• WHAT THIS TASK INVOLVES
Output each line of the data word for word, from the first through the line that holds "цифру, не верьте", and leave off whatever follows.

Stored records
#####

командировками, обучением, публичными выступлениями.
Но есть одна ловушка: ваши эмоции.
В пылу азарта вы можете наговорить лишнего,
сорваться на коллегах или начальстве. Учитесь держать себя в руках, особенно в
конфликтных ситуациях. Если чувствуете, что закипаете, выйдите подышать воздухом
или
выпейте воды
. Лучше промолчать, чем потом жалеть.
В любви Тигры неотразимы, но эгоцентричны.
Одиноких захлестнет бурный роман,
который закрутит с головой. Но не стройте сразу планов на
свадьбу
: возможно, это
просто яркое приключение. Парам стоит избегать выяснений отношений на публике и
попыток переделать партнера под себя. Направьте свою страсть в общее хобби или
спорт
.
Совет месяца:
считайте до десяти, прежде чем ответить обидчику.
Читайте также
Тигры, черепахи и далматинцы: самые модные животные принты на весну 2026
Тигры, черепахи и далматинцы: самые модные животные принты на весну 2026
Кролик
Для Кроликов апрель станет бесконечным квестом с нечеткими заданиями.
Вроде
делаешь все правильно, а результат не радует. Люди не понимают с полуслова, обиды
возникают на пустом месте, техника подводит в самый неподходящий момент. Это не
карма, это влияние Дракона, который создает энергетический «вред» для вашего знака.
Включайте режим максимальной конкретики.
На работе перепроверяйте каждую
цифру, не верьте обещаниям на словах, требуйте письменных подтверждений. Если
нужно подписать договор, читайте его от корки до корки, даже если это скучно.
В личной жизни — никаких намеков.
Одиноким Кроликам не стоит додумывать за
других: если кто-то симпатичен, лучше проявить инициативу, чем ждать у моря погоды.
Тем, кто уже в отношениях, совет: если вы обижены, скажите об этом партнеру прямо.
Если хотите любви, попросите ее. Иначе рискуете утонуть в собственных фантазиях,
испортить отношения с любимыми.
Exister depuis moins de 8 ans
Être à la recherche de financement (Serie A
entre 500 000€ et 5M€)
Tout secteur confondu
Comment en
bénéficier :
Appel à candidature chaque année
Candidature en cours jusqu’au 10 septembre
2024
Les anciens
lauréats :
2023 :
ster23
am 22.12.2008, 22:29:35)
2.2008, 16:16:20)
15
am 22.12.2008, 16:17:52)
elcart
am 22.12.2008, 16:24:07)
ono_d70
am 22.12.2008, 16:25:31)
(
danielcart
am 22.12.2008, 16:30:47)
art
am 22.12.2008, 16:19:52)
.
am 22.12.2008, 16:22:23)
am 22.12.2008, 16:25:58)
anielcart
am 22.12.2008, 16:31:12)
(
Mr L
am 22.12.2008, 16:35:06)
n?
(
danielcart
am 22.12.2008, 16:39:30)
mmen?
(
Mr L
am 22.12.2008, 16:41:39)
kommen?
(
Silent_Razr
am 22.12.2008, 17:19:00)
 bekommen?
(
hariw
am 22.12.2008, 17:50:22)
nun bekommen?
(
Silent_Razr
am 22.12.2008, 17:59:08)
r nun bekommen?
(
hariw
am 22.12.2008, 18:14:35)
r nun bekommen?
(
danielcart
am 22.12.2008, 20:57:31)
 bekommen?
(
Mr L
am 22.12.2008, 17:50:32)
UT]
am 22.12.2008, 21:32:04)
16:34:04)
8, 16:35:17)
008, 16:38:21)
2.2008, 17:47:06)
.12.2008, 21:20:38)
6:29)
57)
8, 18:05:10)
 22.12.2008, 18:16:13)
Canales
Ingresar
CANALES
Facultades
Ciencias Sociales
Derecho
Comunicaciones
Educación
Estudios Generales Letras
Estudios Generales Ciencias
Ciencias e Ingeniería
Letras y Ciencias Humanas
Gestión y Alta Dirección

#####

• OUTPUT FOR THIS TASK
командировками, обучением, публичными выступлениями.
Но есть одна ловушка: ваши эмоции.
В пылу азарта вы можете наговорить лишнего,
сорваться на коллегах или начальстве. Учитесь держать себя в руках, особенно в
конфликтных ситуациях. Если чувствуете, что закипаете, выйдите подышать воздухом
или
выпейте воды
. Лучше промолчать, чем потом жалеть.
В любви Тигры неотразимы, но эгоцентричны.
Одиноких захлестнет бурный роман,
который закрутит с головой. Но не стройте сразу планов на
свадьбу
: возможно, это
просто яркое приключение. Парам стоит избегать выяснений отношений на публике и
попыток переделать партнера под себя. Направьте свою страсть в общее хобби или
спорт
.
Совет месяца:
считайте до десяти, прежде чем ответить обидчику.
Читайте также
Тигры, черепахи и далматинцы: самые модные животные принты на весну 2026
Тигры, черепахи и далматинцы: самые модные животные принты на весну 2026
Кролик
Для Кроликов апрель станет бесконечным квестом с нечеткими заданиями.
Вроде
делаешь все правильно, а результат не радует. Люди не понимают с полуслова, обиды
возникают на пустом месте, техника подводит в самый неподходящий момент. Это не
карма, это влияние Дракона, который создает энергетический «вред» для вашего знака.
Включайте режим максимальной конкретики.
На работе перепроверяйте каждую
цифру, не верьте обещаниям на словах, требуйте письменных подтверждений. Если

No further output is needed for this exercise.